Are Hispanic voters trending to Donald Trump? It seems unlikely, but there’s at least a little polling evidence that that’s been happening over the past week.
The evidence comes from the Los Angeles Times/USC poll, and so should be taken with a grain of salt. As Nate Cohn reported October 12 in the New York Time Upshot blog, the LAT/USC poll employs a weighting procedure that applies different weights to respondents in dozens of different and, in some cases, very small subgroups. That can result in the idiosyncratic responses of one individual tilting the total poll results in an almost certainly misleading fashion. Thus, one 19-year-old black male in Illinois who supported Donald Trump raised Trump’s overall percentage in the total line by a full 1 percent.
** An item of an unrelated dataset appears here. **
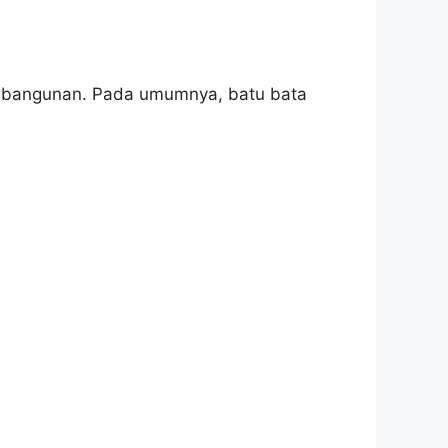
ior bangunan. Pada umumnya, batu bata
What caught my eye was that the Hispanic support for Hillary Clinton suddenly shifted downward from the 54 to 61 percent level shown between the end of the two parties’ national conventions until Oct. 30. During that period, Donald Trump’s Hispanic percentages were in the range of 24 to 34 percent, with one brief spike upward to 39 percent. That’s higher than the numbers Trump is getting from Hispanics in other polls, just as LAT/USC has been showing Trump running better than just about any other poll. But it’s not totally implausible and it held pretty steady.
Now LAT/USC is showing Hispanics voting 47 percent for Clinton and 44 percent for Trump. It’s possible that this represents the changed responses of just a few individuals, in a poll which asks the same panel of respondents for their preferences at regular intervals. But the total number of Hispanic respondents is listed at 181 — small but not totally suspect.
Does this represent a surge of Hispanics toward Trump or away from Clinton? Probably not, in my view. But if it does, the big surges of Hispanic early voting in Nevada and Florida may not be as good a sign for Clinton as every analyst has assumed.